La ragione invocata per l’apertura del processo contro Algirdas Paleckis è stata quella di aver messo in dubbio, durante un programma radiofonico, la versione “ufficiale” diffusa dalla propaganda di destra concernente gli avvenimenti del 13 gennaio 1991. Inoltre, le medesime accuse sono rivolte anche contro il Fronte Popolare Socialista in quanto “persona morale”. Algirdas Paleckis aveva dichiarato semplicemente che, durante gli avvenimenti del 13 gennaio 1991, vi erano degli agenti provocatori che avevano ricevuto l’ordine di sparare anche su lituani e ciò non ha niente a che vedere con l’articolo del Codice che si era invocato contro di lui.
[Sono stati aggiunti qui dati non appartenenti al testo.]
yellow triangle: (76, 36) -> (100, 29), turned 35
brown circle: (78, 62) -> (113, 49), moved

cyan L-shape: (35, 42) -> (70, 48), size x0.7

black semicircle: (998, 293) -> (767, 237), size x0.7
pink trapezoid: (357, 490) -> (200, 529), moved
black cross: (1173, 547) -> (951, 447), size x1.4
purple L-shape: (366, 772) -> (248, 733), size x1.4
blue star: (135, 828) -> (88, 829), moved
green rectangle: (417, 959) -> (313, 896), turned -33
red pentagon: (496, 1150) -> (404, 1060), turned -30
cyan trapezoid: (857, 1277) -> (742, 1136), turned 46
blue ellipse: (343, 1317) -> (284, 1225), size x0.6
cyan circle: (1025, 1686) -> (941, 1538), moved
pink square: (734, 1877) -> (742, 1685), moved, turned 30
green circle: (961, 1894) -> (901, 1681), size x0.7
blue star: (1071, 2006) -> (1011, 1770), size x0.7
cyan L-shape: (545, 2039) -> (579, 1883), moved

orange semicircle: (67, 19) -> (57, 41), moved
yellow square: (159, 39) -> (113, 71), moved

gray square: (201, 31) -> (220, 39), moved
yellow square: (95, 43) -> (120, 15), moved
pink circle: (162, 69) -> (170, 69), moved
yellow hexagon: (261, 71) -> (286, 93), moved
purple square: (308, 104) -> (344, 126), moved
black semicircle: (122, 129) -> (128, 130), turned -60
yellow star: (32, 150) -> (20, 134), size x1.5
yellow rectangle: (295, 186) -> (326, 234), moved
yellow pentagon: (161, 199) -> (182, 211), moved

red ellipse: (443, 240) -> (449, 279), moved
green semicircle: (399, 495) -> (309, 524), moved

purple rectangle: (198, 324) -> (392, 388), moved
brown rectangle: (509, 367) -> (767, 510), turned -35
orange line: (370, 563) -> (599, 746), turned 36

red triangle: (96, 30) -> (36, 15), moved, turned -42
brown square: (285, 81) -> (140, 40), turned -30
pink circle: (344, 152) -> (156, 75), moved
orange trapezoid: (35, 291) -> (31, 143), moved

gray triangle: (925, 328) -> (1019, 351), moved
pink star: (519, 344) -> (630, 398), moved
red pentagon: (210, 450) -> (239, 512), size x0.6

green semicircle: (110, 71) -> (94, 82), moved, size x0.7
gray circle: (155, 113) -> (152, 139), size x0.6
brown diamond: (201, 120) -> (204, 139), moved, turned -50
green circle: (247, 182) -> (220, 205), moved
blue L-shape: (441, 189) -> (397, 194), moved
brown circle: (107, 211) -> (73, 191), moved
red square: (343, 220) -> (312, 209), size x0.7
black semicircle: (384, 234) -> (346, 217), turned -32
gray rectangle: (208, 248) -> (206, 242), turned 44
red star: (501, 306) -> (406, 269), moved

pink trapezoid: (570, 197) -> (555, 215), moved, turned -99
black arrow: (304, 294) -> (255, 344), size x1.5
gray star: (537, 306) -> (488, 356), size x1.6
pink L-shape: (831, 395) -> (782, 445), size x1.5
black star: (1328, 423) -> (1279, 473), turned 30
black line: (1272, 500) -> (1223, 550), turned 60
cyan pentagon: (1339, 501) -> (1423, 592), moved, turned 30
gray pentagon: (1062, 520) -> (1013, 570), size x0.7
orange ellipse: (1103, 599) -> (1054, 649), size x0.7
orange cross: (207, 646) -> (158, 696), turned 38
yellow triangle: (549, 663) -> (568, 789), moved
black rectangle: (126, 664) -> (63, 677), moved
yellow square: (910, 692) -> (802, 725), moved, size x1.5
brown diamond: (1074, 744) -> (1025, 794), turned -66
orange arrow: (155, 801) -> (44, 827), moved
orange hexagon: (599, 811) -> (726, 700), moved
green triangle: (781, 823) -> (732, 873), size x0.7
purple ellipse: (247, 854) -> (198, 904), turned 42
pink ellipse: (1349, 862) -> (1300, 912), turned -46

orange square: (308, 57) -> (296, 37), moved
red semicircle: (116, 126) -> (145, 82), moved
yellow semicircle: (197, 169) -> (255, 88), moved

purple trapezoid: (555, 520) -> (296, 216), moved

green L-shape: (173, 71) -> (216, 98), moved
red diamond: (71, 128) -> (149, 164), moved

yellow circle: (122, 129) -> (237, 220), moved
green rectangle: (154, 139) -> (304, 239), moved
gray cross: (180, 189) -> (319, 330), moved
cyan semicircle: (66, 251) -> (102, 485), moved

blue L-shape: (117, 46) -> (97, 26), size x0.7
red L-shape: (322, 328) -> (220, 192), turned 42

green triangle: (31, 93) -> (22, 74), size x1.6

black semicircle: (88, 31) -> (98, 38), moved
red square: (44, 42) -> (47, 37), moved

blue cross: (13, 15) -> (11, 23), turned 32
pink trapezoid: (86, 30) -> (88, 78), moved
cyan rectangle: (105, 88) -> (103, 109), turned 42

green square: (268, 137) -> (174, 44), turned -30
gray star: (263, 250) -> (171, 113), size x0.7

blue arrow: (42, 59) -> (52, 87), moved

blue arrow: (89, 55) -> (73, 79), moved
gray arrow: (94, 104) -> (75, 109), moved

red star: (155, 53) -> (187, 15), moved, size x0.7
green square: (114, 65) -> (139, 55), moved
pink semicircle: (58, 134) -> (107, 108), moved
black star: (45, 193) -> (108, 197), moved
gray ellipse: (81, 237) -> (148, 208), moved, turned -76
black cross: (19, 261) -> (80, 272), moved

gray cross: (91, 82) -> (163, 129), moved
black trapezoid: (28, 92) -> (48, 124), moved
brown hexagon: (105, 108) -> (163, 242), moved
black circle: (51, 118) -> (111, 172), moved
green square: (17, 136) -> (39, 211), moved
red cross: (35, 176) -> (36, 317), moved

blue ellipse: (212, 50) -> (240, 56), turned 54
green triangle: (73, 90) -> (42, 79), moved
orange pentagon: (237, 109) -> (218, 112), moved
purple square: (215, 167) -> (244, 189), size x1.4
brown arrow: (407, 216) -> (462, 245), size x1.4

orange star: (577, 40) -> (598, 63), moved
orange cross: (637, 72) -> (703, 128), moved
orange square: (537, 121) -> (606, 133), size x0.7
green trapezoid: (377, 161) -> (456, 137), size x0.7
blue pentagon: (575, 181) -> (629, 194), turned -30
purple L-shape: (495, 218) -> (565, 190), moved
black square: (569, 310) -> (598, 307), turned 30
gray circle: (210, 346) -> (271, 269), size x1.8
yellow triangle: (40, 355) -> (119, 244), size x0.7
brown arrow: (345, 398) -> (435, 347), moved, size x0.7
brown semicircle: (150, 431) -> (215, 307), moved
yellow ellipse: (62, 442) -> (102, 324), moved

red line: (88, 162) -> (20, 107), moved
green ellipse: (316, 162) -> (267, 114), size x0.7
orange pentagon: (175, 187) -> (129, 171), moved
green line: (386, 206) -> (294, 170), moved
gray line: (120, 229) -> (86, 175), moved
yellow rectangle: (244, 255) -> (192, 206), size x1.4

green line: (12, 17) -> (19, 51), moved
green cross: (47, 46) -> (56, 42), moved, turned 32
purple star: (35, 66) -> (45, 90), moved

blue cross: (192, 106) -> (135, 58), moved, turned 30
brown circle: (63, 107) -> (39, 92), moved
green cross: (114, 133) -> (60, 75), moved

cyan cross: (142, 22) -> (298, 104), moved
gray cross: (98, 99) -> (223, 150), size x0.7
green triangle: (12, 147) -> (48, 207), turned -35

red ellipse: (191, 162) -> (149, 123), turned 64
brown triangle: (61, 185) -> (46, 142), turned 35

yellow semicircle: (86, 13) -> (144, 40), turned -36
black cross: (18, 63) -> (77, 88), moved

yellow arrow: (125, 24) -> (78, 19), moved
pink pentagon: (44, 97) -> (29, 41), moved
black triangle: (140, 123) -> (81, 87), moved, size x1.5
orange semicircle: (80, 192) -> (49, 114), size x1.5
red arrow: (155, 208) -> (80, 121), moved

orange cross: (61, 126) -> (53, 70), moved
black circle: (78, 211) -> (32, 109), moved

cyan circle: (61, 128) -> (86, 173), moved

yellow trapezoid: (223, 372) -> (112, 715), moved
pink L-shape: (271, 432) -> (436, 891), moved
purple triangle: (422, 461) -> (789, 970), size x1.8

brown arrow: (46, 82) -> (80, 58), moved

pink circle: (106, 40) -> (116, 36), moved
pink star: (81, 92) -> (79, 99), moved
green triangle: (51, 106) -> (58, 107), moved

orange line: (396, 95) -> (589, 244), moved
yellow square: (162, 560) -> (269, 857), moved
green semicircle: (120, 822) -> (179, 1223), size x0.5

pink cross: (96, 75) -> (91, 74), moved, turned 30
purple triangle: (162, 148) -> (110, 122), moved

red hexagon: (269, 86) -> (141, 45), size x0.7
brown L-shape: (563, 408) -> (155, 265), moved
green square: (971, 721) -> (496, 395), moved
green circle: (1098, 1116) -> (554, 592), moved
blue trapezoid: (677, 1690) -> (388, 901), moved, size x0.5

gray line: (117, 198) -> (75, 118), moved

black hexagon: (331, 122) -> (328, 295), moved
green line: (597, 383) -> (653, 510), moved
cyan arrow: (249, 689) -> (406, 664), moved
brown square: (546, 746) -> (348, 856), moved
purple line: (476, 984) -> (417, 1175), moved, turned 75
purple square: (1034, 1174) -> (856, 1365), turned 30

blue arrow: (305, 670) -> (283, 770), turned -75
La propaganda mediatica che ne è seguita ha fatto di tutto per dipingere il Fronte Popolare Socialista come un “nemico della Lituania e dei suoi cittadini”. L’obiettivo di queste persecuzioni era quello di tarpare le ali alla resistenza contro le politiche sociali ed economiche dirette contro il mondo del lavoro e attuate da vent’anni dai governi nazionalisti lituani. Tuttavia, la legge in questione – l’articolo 170, introdotto in maniera antidemocratica nel Codice penale Lituano – ha avuto delle implicazioni ben più profonde. L’articolo del Codice Penale lituano proibisce in realtà a chiunque di negare “l’occupazione sovietica della Lituania”, gettando nel dimenticatoio come la “nuova, libera e indipendente Lituania” abbia perseguitato non solo molti dei russi rimasti nel suo territorio ma anche gli oppositori politici tra cui i marxismi, i socialisti e i comunisti.
La propaganda lituana ha vietato la “negazione dell’occupazione sovietica della Lituania” come pretesto storico per esaltare miti nazionalisti, negando il periodo sovietico che ha portato i lituani ad una economia molto fiorente rispetto alla situazione economica attuale. In tal senso, la classe politica lituana ha avviato negli anni una forte campagna anticomunista in cui i termini come “crimini socialisti e comunisti”, “dittatura comunista”, “occupazione socialista o comunista” o “la minaccia del comunismo” sono entrati nei discorsi pubblici allo scopo di indurre al “disgusto” (parafrasando Bismarck) verso socialisti e comunisti. Bisogna ricordare infatti che in Lituania è proibito dal 1991 a tutte le forze politiche di chiamarsi ufficialmente “comuniste”, il che spiega la scelta del nome di “Fronte Popolare Socialista della Lituania”. Il problema è che la persecuzione non è mai finita: in Lituania esiste un regime autoritario che ha perseguitato e continua a perseguitare duramente gli oppositori politici, nel silenzio totale dell’opinione pubblica europea, nonostante questa repubblica ex-sovietica faccia parte dell’UE.
Sicuri della sua sensibilità,
Redazione Sebino Franciacorta – Pressenza
2 Galina Sapožnikova è giornalista russa. Laureata alla Facoltà di giornalismo di San Pietroburgo ha iniziato la sua carriera nella redazione di Molodëž’ Estonij. È diventata corrispondente della Komsomol’skaja Pravda per l’Estonia, la Finlandia e la Svezia. È autrice di una serie di volumi sulla xenofobia e la diaspora russa. Ha vinto numerosi premi giornalistici, tra cui nel 2009 il premio dalla Federazione della stampa russa per la migliore opera giornalistica con il suo libro Arnold Meri: poslednij estonskij geroj (Arnold Meri, l’ultimo eroe estone).